**** RECORDS FOR THE TASK
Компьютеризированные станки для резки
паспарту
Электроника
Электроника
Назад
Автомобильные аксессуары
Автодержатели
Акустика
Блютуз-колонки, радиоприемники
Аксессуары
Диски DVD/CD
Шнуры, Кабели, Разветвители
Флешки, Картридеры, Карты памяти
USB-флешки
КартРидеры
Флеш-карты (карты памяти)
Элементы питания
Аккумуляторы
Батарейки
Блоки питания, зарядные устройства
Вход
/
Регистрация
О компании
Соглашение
********
• TASK STATEMENT: Repeat all of the data exactly.

• RESPONSE:
Компьютеризированные станки для резки
паспарту
Электроника
Электроника
Назад
Автомобильные аксессуары
Автодержатели
Акустика
Блютуз-колонки, радиоприемники
Аксессуары
Диски DVD/CD
Шнуры, Кабели, Разветвители
Флешки, Картридеры, Карты памяти
USB-флешки
КартРидеры
Флеш-карты (карты памяти)
Элементы питания
Аккумуляторы
Батарейки
Блоки питания, зарядные устройства
Вход
/
Регистрация
О компании
Соглашение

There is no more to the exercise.